Task requirements: All lines of the material below that include the string "sans" are to be copied.
Start of Data for this task
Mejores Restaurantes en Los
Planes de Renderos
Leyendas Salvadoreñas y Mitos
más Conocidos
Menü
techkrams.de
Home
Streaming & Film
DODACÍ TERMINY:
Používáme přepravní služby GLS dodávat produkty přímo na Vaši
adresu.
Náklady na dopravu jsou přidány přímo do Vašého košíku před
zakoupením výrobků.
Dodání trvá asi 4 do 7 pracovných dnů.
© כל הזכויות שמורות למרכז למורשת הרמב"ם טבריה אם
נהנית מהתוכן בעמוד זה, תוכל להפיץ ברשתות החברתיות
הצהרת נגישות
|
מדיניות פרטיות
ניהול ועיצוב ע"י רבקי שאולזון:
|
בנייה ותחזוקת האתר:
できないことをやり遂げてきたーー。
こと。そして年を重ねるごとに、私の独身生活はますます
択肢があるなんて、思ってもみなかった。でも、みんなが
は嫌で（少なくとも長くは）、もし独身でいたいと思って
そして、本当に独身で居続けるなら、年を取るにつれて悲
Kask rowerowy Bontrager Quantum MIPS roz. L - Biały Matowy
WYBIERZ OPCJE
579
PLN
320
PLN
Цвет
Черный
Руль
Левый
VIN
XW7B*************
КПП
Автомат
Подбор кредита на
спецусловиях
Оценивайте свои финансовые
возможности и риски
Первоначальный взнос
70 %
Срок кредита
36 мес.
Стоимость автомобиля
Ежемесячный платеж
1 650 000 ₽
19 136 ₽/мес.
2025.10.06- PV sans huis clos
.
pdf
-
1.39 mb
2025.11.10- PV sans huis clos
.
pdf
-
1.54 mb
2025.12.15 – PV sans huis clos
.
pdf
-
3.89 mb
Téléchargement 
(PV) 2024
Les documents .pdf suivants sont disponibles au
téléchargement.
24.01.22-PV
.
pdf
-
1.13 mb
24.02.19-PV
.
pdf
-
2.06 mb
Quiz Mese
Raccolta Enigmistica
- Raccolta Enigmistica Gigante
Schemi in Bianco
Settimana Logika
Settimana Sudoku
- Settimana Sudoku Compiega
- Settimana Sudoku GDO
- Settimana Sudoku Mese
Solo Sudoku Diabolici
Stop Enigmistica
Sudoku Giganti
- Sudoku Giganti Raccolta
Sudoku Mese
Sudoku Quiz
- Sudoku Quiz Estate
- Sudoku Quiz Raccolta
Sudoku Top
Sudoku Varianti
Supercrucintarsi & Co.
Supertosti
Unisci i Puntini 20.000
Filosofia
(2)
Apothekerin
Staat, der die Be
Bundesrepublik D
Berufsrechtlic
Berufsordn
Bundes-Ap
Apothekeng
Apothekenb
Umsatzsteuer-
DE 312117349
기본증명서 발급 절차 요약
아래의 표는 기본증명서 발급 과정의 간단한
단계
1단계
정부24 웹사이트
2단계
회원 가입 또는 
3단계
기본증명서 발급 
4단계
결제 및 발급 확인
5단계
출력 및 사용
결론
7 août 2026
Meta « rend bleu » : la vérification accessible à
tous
End of Data for this task
Completed task:
2025.10.06- PV sans huis clos
2025.11.10- PV sans huis clos
2025.12.15 – PV sans huis clos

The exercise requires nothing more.